My fear of anything dental turned out to be nothing compared to the fear of drowning or suffocating.

Even though the causes of my children's fears seemed puzzling, I could identify with their emotions. My five-year-old son was afraid he wouldn't be able to do the moves in class and everyone would laugh at him. My seven-year-old daughter didn't feel any pain, but she'd had enough dental work done in her young life that she was afraid pain would be just around the corner. The unknown future and the possibilities of pain and humiliation, not the actual events they experienced, were what struck fear in their hearts.

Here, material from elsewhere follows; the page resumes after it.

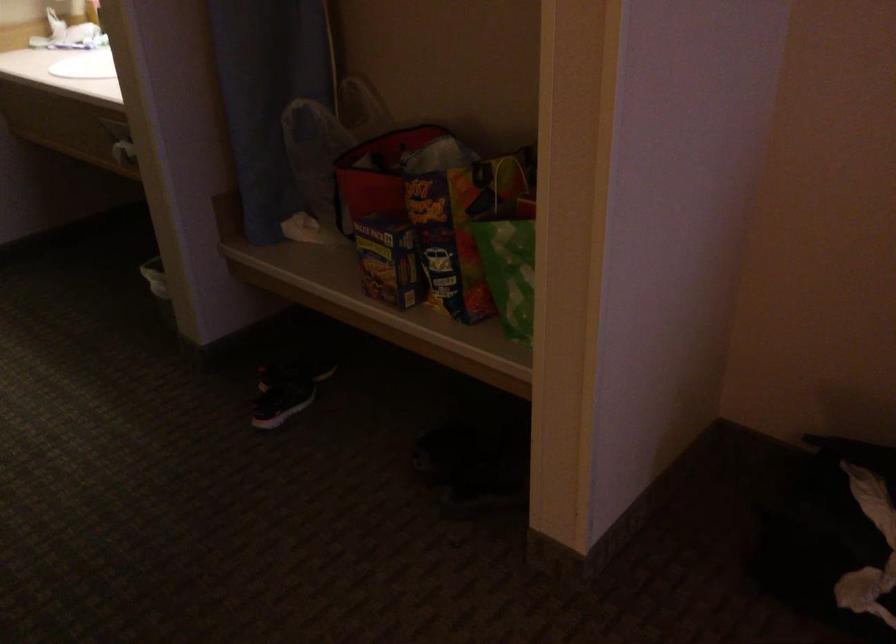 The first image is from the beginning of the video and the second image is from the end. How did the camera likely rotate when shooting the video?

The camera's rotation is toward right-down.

Lajos Egri, author of "The Art of Creative Writing" (Citadel Press 1965) puts forth the notion that fear is the underlying drive for human behavior and survival. That thought stopped me. Fear is indeed a powerful emotion and motivator, but the most basic? He argues even the positive emotions such as love and philanthropy, are based on fear.

This idea may take me a while to chew on. But in the mean time, it's given me new eyes to look at conflict, the engine that drives a story. If I buy this theory, my characters would base all their decisions,consciously or not, on fear and its cousin, insecurity. We'll find out how that works.

Love, revenge, greed, power lust: move out of the way!